Solution and Data Architect
Key Responsibilities:
Architectural Oversight:
Own and evolve the overall solution architecture, including application, data, integration, and security layers, ensuring alignment with Wolseley’s IT policies and cloud infrastructure (Oracle/Azure)
Data Architecture Leadership:
Design and maintain the future-state data architecture, supporting automated quote intake, product resolution, pricing, stock availability, and order fulfilment.
Integration and Data Flow:
Architect seamless integration between Wolseley APIs (product, pricing, stock, order submission) and the application’s operational store, catalogue index, and audit logs.
Governance and Compliance:
Define and enforce data governance frameworks, retention schedules, and compliance (GDPR, auditability), minimising PII and ensuring secure handling of sensitive data
AI/ML Enablement:
Enable ingestion and transformation of historical quote/order data for AI advisory features, product recommendations, and pricing guardrails. Collaborate with AI/ML engineers to support NLP-based product resolution and audit-driven enhancements.
Operational Readiness:
Provide documentation, training, and handover artefacts for operational support, monitoring, and troubleshooting. Ensure all features delivered are tested and meet acceptance criteria.
Stakeholder Engagement:
Work closely with business, sales, and IT stakeholders to clarify requirements, facilitate decision-making, and support pilot deployment and evaluation.

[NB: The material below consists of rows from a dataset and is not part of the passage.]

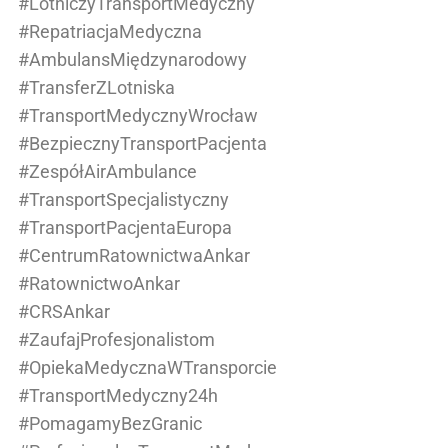
#LotniczyTransportMedyczny
#RepatriacjaMedyczna
#AmbulansMiędzynarodowy
#TransferZLotniska
#TransportMedycznyWrocław
#BezpiecznyTransportPacjenta
#ZespółAirAmbulance
#TransportSpecjalistyczny
#TransportPacjentaEuropa
#CentrumRatownictwaAnkar
#RatownictwoAnkar
#CRSAnkar
#ZaufajProfesjonalistom
#OpiekaMedycznaWTransporcie
#TransportMedyczny24h
#PomagamyBezGranic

Essential Skills & Experience:
Proven Experience:
Demonstrable track record as a Solution and Data Architect in large-scale, cloud-based solutions (preferably B2B quoting domains).
Cloud Platforms:
Expertise in Oracle Cloud and/or Microsoft Azure, including data warehousing, integration, and analytics.
API Integration:
Deep understanding of secure API design, authentication (OAuth2, SSO), and data flow between distributed systems.
Data Modelling:
Strong skills in relational and NoSQL modelling, catalogue indexing, and operational data stores (PostgreSQL, Elastic/OpenSearch, etc.).
AI/ML Familiarity:
Experience supporting AI/ML initiatives, including NLP, product matching, and audit-driven enhancements.
Compliance & Security:
Knowledge of GDPR, data retention, encryption, and audit requirements for enterprise data solutions.
Tools:
Familiarity with Power Platform, observability stacks (OpenTelemetry, Application Insights, Grafana), and CI/CD pipelines (Azure DevOps, GitHub Actions, Terraform).
Desirable attributes:
Excellent communication and stakeholder engagement skills;
Analytical problem-solving and attention to detail;
Ability to work collaboratively in agile, cross-functional teams;
Experience with data governance in regulated environments.
Deliverables:
Oversight and evolution of the solution and data architecture;
Integration and mapping specifications for Wolseley APIs;
Data governance and compliance artefacts;
Operational support documentation and training materials;
Contributions to AI/ML enablement and audit frameworks;
Review and refinement of the existing Low Level Solution Design (LLD).